Yes, I particularly noted (apart from enjoying EB’s increasingly WTFness of tone) the self-centeredness of Steph’s reply re the question of whether the service users were happy -
“I’ve not really looked, I’ve received so much hate.”
and the part where the mask and the tone slipped a bit –
“Emma, you're pushing the issue.”

Steph repeatedly uses the phrase “I’m passionate around”: here these things are feminism, birth behind bars, and endometriosis. It is an odd way of putting it. It does beg the question as to what form Steph’s being “passionate around” these entirely female things actually takes.

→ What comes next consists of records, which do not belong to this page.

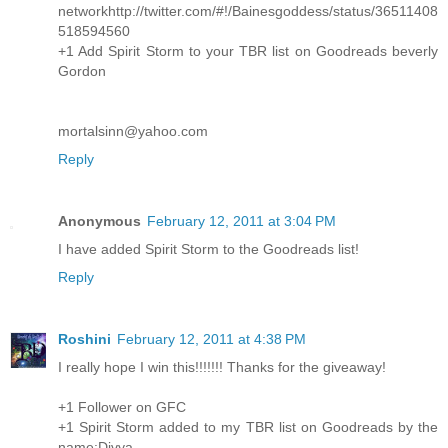
networkhttp://twitter.com/#!/Bainesgoddess/status/36511408
518594560
+1 Add Spirit Storm to your TBR list on Goodreads beverly
Gordon
mortalsinn@yahoo.com
Reply
Anonymous
February 12, 2011 at 3:04 PM
I have added Spirit Storm to the Goodreads list!
Reply
Roshini
February 12, 2011 at 4:38 PM
I really hope I win this!!!!!!! Thanks for the giveaway!
+1 Follower on GFC
+1 Spirit Storm added to my TBR list on Goodreads by the
name:Divya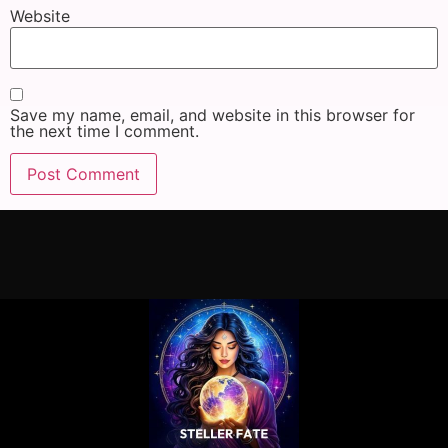
Website
Save my name, email, and website in this browser for
the next time I comment.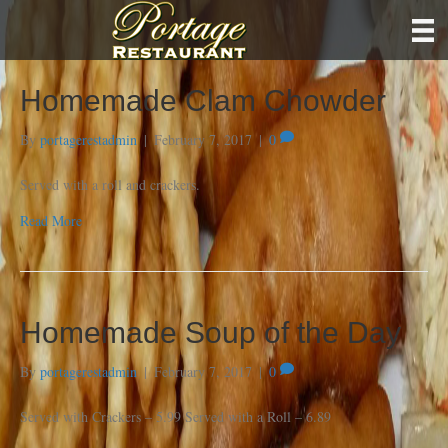
Homemade Clam Chowder
By
portagerestadmin
|
February 7, 2017
|
0
Served with a roll and crackers.
Read More
Homemade Soup of the Day
By
portagerestadmin
|
February 7, 2017
|
0
Served with Crackers – 5.99 Served with a Roll – 6.89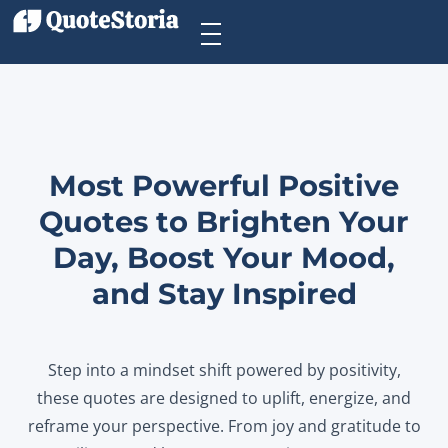
Most Powerful Positive
Quotes to Brighten Your
Day, Boost Your Mood,
and Stay Inspired
Step into a mindset shift powered by positivity,
these quotes are designed to uplift, energize, and
reframe your perspective. From joy and gratitude to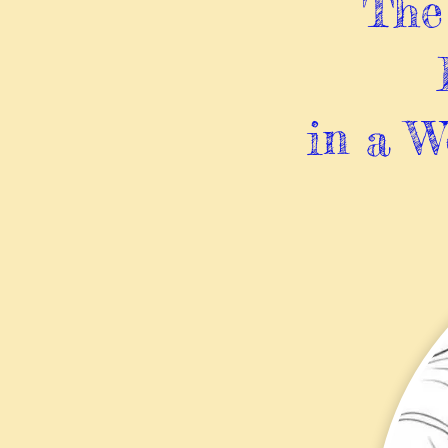
The 
in a W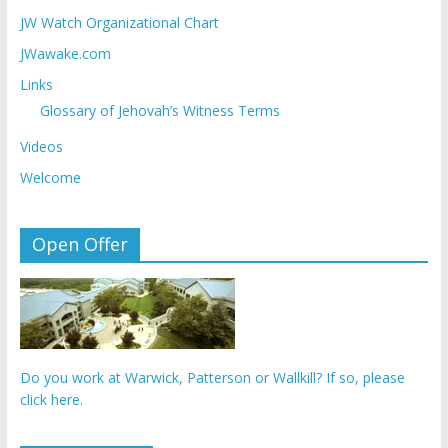
JW Watch Organizational Chart
JWawake.com
Links
Glossary of Jehovah’s Witness Terms
Videos
Welcome
Open Offer
Do you work at Warwick, Patterson or Wallkill? If so, please
click here.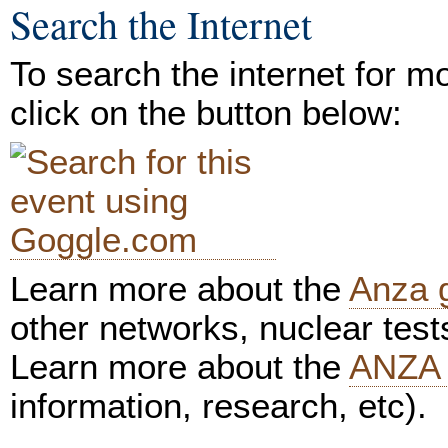
Search the Internet
To search the internet for m
click on the button below:
Learn more about the
Anza 
other networks, nuclear test
Learn more about the
ANZA 
information, research, etc).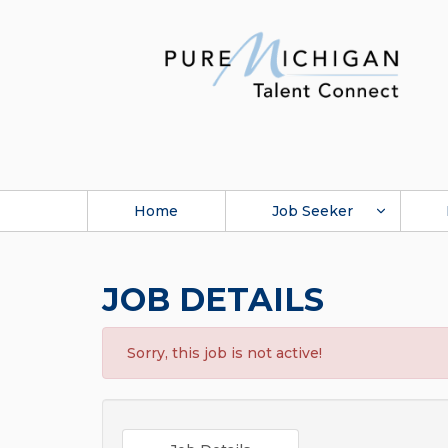
Home
Job Seeker
JOB DETAILS
Sorry, this job is not active!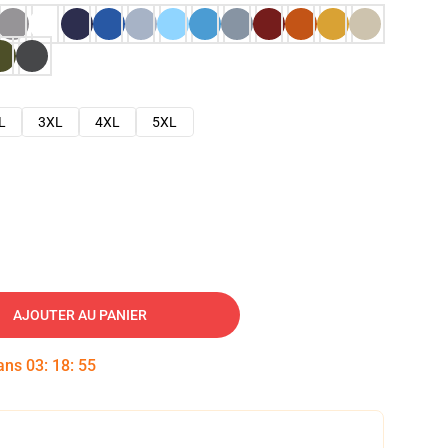
L
3XL
4XL
5XL
AJOUTER AU PANIER
dans
03
:
18
:
54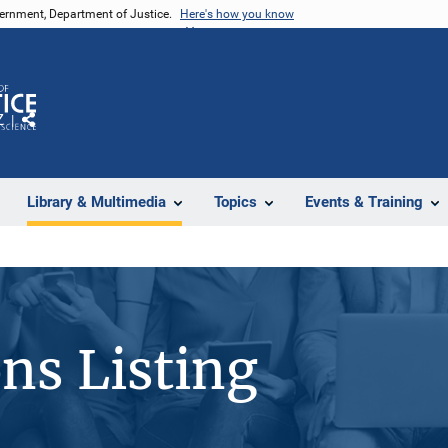
vernment, Department of Justice.
Here's how you know
Z
Share
Library & Multimedia
Topics
Events & Training
ons Listing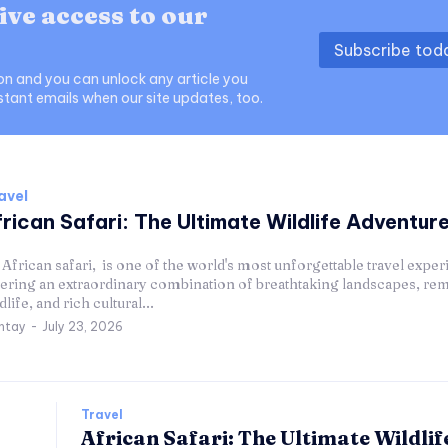
ive access to our
Subscribe to
ion and you can unlock any article you
stant emails when our site updates, too.
avel
rican Safari: The Ultimate Wildlife Adventur
African safari, is one of the world's most unforgettable travel exper
fering an extraordinary combination of breathtaking landscapes, re
dlife, and rich cultural...
ntay
-
July 23, 2026
Travel
African Safari: The Ultimate Wildlif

Boiledbeetle · 16/11/2023 23:42
Give I Love You GIF by Jimmy Arca

@Mmmnotsure

Mmmnotsure · 16/11/2023 23:49

@Boiledbeetle Lovely flowers, thank you!

UtopiaPlanitia · 17/11/2023 00:17

Needmoresleep · 16/11/2023 23:35

The BBC have apparently issued a statement ‘This was a fair and robust interview and both Steph and the charity’s chair, Jodie Hughes, were given the opportunity to address this criticism in full. Such discussions elicit strong reactions from all sides on social media.’

Updated Mail story
https://www.dailymail.co.uk/news/article-12758137/BBC-defends-fair-robust-Womans-Hour-interview-host-Emma-Barnett-faced-pile-trans-activists-challenging-transgender-CEO-endometriosis-charity-not-using-word-woman.html

Well, that’s actually a relief because a) the BBC are not good at airing stories of women suffering from GI ideology in the first place and b) they didn’t throw Emma to the wolves for robust questioning from her position of first hand experience of the issue under discussion.

Rightsraptor · 17/11/2023 01:18

Did you notice that Jodie says she's been told she should be burned alive?

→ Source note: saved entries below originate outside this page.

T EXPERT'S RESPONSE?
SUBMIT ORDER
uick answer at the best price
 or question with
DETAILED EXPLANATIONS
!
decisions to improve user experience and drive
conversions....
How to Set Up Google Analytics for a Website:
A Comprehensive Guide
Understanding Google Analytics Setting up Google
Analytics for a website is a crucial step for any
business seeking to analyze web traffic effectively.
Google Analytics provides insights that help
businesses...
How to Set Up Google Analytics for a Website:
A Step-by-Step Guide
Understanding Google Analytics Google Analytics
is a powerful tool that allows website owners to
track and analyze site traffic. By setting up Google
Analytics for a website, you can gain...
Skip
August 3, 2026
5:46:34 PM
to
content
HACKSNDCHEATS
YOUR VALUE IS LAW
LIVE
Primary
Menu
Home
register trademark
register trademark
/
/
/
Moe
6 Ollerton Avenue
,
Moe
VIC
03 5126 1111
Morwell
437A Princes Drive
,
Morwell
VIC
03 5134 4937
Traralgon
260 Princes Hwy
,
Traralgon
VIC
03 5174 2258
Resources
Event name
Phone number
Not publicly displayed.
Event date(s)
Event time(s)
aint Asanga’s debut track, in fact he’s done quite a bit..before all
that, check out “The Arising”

I can't help but wonder who might wish to inflict that punishment on her, a punishment for witches. It seems extremely unlikely to me that it's a non-believer in gender identity ideology - it's just not what we'd do or say.

AvacadoFieldsForever · 17/11/2023 03:33

Thanks for the transcription.

It’s like having an atheist Pope or a flat earther in charge of NASA.